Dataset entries
^^^^^^^^

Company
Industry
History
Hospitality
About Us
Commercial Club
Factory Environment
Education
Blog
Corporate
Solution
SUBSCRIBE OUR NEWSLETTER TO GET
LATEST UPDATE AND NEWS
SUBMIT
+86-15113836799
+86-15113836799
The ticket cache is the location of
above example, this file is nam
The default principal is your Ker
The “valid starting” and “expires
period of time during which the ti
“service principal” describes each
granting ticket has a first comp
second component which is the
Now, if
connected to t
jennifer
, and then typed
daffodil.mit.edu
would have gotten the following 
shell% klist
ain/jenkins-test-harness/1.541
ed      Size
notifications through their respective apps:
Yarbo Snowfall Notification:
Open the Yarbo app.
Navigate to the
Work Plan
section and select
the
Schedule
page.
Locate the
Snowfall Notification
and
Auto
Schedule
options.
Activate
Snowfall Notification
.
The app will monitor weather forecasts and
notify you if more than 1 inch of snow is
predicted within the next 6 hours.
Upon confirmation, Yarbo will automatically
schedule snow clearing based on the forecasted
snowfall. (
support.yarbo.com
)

^^^^^^^^

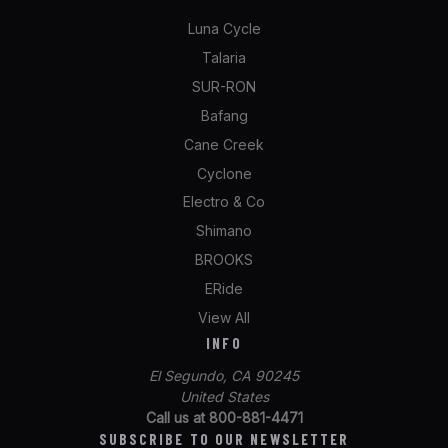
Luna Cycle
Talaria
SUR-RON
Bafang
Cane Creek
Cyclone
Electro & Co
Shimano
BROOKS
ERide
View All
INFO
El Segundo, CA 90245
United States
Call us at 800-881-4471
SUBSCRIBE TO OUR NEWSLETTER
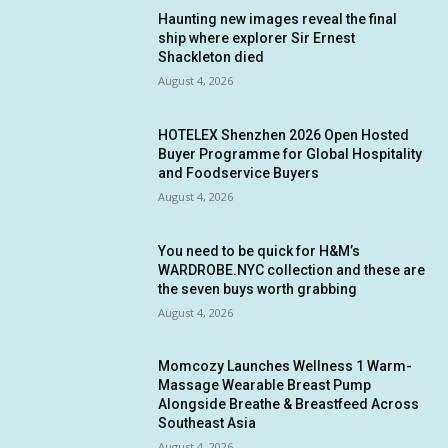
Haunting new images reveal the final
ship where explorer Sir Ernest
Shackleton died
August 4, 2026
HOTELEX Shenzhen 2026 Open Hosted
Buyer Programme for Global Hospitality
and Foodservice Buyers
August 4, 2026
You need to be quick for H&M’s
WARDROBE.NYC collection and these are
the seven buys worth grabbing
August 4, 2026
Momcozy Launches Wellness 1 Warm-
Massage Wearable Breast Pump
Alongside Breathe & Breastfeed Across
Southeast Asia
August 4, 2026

^^^^^^^^

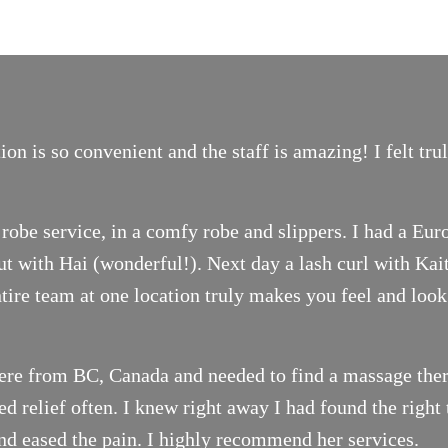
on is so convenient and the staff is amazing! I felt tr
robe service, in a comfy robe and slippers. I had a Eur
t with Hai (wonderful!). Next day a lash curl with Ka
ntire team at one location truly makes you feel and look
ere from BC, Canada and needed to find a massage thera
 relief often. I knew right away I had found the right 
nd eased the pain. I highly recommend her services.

^^^^^^^^

Write down, word for word, the lines above from the one containing "notifications through their" through the one containing "Upon confirmation, Yarbo will automatically", both ends included.

notifications through their respective apps:
Yarbo Snowfall Notification:
Open the Yarbo app.
Navigate to the
Work Plan
section and select
the
Schedule
page.
Locate the
Snowfall Notification
and
Auto
Schedule
options.
Activate
Snowfall Notification
.
The app will monitor weather forecasts and
notify you if more than 1 inch of snow is
predicted within the next 6 hours.
Upon confirmation, Yarbo will automatically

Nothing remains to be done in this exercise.